Data Studio session is stuck in starting
If your studio session doesn't advance from starting status to running status within 30 minutes, and you have access to the AWS Console for your organization, check that the AWS Batch compute environment associated with the data studio session is in the ENABLED state with a VALID status. You can also check the Compute resources settings. Contact your organization's AWS administrator if you don't have access to the AWS Console.
If sufficient compute environment resources are unavailable, Stop the studio session and any others that may be running before trying again. If you have access to the AWS Console for your organization, you can terminate a specific session from the AWS Batch Jobs page (filtering by compute environment queue).

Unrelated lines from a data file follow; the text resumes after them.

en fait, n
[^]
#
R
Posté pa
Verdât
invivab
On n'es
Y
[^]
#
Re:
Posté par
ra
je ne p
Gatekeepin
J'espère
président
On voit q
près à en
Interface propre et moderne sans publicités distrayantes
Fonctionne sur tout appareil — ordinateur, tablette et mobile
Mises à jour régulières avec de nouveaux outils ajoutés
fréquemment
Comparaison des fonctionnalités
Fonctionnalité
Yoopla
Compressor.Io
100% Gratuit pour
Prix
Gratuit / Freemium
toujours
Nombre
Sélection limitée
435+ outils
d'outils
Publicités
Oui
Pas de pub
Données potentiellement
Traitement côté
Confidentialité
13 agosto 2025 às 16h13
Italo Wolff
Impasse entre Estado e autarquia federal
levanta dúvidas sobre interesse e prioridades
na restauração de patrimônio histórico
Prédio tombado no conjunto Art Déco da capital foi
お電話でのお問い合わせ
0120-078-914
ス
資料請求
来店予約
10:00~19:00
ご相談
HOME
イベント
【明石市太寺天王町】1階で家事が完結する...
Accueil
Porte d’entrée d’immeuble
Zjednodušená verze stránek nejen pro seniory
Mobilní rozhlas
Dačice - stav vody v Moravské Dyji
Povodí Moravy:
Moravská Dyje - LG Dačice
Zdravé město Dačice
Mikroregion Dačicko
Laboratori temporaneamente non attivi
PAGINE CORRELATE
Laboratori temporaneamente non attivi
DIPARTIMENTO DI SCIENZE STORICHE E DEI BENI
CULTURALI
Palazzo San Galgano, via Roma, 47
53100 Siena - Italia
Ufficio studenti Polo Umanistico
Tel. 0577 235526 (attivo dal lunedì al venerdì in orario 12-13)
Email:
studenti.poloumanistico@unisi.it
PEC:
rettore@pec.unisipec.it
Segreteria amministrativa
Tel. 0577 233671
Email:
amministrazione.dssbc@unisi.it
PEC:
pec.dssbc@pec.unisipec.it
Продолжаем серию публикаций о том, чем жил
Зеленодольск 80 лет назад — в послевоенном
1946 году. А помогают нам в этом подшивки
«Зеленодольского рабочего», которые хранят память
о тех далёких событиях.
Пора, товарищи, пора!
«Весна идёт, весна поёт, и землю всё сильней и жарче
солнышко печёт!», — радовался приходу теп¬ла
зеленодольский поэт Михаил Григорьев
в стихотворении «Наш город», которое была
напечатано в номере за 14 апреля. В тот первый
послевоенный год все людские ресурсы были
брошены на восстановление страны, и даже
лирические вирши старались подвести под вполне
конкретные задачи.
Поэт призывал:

Data Studio session status is errored
The errored status is generally related to issues encountered when creating the studio session resources in the compute environment (e.g., invalid credentials, insufficient permissions, network issues). It can also be related to insufficient compute resources, which are set in your compute environment configuration. Contact your organization's AWS administrator if you don't have access to the AWS Console. Also contact your Seqera account executive so we can investigate the issue.
Data Studio session can't be stopped
If you're not able to stop a studio session, it's usually because the Batch job running the session failed for some reason. In this case, and if you have access to the AWS Console for your organization, you can stop the session from the compute environment screen. Contact your organization's AWS administrator if you don't have access to the AWS Console. Also contact your Seqera account executive so we can investigate the issue.
Data Studio session performance is poor
A slow or unresponsive studio session may be due to its AWS Batch compute environment being utilized for other jobs, such as running Nextflow pipelines. The compute environment is responsible for scheduling jobs to the available compute resources. Data Studio sessions compete for resources with the Nextflow pipeline head job and Seqera does not currently have an established pattern of precedence.
If you have access to the AWS Console for your organization, check the jobs associated with the AWS Batch compute environment and compare the resources allocated with its Compute resources settings.
Memory allocation of the Data Studio session is exceeded
The running container in the AWS Batch compute environment inherits the memory limits specified by the studio session configuration when adding or starting the session. The kernel then handles the memory as if running natively on Linux. Linux can overcommit memory, leading to possible out-of-memory errors in a container environment. The kernel has protections in place to prevent this, but it can happen, and in this case, the process is killed. This can manifest as a performance lag, killed subprocesses, or at worst, a killed data studio session. Running studio sessions have automated snapshots created every five minutes, so if the running container is killed only those changes made after the prior snapshot creation will be lost.
All datasets are read-only
By default, AWS Batch compute environments that are created with Batch Forge restrict access to S3 to the working directory only, unless additional Allowed S3 Buckets are specified. If the compute environment does not have write access to the mounted dataset, it will be mounted as read-only.